Distal radius (DR) reconstruction due to high-energy trauma, degenerative processes, and oncologic resections can be a challenge when the articular surface is destroyed or resected. This study investigates the possibility of using the cuboid bone of the foot to replace the osteoarticular surface of DR. We compared the three-dimensional (3D) morphology of the articular surface of three foot bones with that of the DR to analyze which one would be the most suitable to replace it. 3D bone models were created from a computed tomography (CT) scan database. The articular surfaces of calcaneus, cuboid bone, and lateral cuneiform bone were compared with that of the DR using the Hausdorff-Besicovitch morphometry analysis. Mean, maximum, and minimum differences were obtained and statistically analyzed. The cuboid bone had a mean overall area difference with the DR of 0.72 mm (standard deviation [SD], 0.03 mm). The lateral cuneiform bone showed 0.89 mm (SD, 0.08 mm). The calcaneus presented 1.04 mm (SD, 0.06 mm). The differences and the variability of the articular surface were statistically lower in the cuboid bone. The articular surface of the cuboid bone has many similarities to the articular surface of the DR and had the most similarities to the DR of the foot bones study. The cuboid bone could be considered as a replacement for the DR in cases where there is a need for osteoarticular replacement or reconstruction. Further investigations are warranted. A vascularized transfer of the cuboid bone may be a suitable option to replace a DR given the anatomical similarities reported.

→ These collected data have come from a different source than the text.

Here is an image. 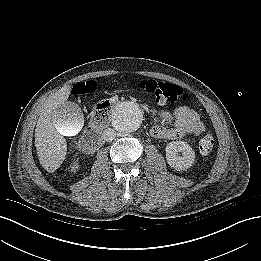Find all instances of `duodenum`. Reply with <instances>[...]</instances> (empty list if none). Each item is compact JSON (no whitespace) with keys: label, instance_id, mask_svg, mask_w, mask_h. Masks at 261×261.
I'll return each instance as SVG.
<instances>
[{"label":"duodenum","instance_id":"obj_1","mask_svg":"<svg viewBox=\"0 0 261 261\" xmlns=\"http://www.w3.org/2000/svg\"><path fill=\"white\" fill-rule=\"evenodd\" d=\"M107 122L94 125L88 130L80 140V150L85 154H93L102 144L101 131L106 127Z\"/></svg>","mask_w":261,"mask_h":261}]
</instances>
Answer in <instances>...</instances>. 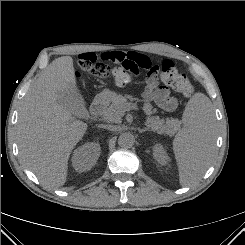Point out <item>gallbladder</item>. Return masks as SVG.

由于高能创伤、退行性病变和肿瘤切除导致的桡骨远端(DR)重建,在关节面遭到破坏或切除时可能是一项挑战。本研究探讨了使用足部骰骨替代DR骨关节面的可能性。
我们比较了三块足部骨骼的关节面与DR关节面的三维(3D)形态,以分析哪一块骨骼最适合替代它。

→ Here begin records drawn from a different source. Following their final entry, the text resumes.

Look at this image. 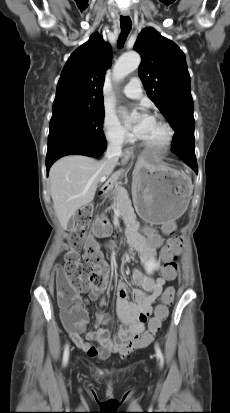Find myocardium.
<instances>
[{
    "instance_id": "myocardium-1",
    "label": "myocardium",
    "mask_w": 230,
    "mask_h": 413,
    "mask_svg": "<svg viewBox=\"0 0 230 413\" xmlns=\"http://www.w3.org/2000/svg\"><path fill=\"white\" fill-rule=\"evenodd\" d=\"M153 120L157 121L162 126V128L165 131V136L163 140H161L160 142H155V143L147 142L141 139V144L146 149L153 150V151H161V150L166 149L171 144L174 132H173L171 125L168 122H166L163 118L159 116H155Z\"/></svg>"
}]
</instances>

从计算机断层扫描(CT)扫描数据库创建3D骨骼模型。使用豪斯多夫-贝西科维奇形态测量分析,将跟骨、骰骨和外侧楔骨的关节面与DR的关节面进行比较。获得平均、最大和最小差异并进行统计分析。
骰骨与DR的平均总面积差异为0.72毫米(标准差[SD],0.03毫米)。外侧楔骨为0.89毫米(SD,0.08毫米)。跟骨为1.04毫米(SD,0.06毫米)。骰骨关节面的差异和变异性在统计学上更低。
骰骨的关节面与DR的关节面有许多相似之处,在足部骨骼研究中与DR的相似性最高。在需要进行骨关节置换或重建的情况下,骰骨可被视为DR的替代物。有必要进行进一步研究。
鉴于所报道的解剖学相似性,带血管蒂的骰骨转移可能是替代DR的合适选择。